# The problem
Line by line, transcribe all of the entries exactly.

(Extracted page text data)
+ + + +
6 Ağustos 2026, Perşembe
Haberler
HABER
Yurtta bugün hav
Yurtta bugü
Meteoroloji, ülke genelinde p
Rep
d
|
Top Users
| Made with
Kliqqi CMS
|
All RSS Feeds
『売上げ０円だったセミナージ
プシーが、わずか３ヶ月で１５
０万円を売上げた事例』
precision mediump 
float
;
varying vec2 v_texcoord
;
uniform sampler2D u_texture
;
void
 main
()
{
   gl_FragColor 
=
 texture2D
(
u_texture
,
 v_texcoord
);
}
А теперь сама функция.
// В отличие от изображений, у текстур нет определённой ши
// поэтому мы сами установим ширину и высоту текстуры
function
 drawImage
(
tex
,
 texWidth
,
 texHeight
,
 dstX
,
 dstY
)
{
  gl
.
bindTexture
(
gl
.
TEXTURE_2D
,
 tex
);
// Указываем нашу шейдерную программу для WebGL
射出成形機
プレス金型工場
+ + + +
# Result of this exercise
6 Ağustos 2026, Perşembe
Haberler
HABER
Yurtta bugün hav
Yurtta bugü
Meteoroloji, ülke genelinde p
Rep
d
|
Top Users
| Made with
Kliqqi CMS
|
All RSS Feeds
『売上げ０円だったセミナージ
プシーが、わずか３ヶ月で１５
０万円を売上げた事例』
precision mediump 
float
;
varying vec2 v_texcoord
;
uniform sampler2D u_texture
;
void
 main
()
{
   gl_FragColor 
=
 texture2D
(
u_texture
,
 v_texcoord
);
}
А теперь сама функция.
// В отличие от изображений, у текстур нет определённой ши
// поэтому мы сами установим ширину и высоту текстуры
function
 drawImage
(
tex
,
 texWidth
,
 texHeight
,
 dstX
,
 dstY
)
{
  gl
.
bindTexture
(
gl
.
TEXTURE_2D
,
 tex
);
// Указываем нашу шейдерную программу для WebGL
射出成形機
プレス金型工場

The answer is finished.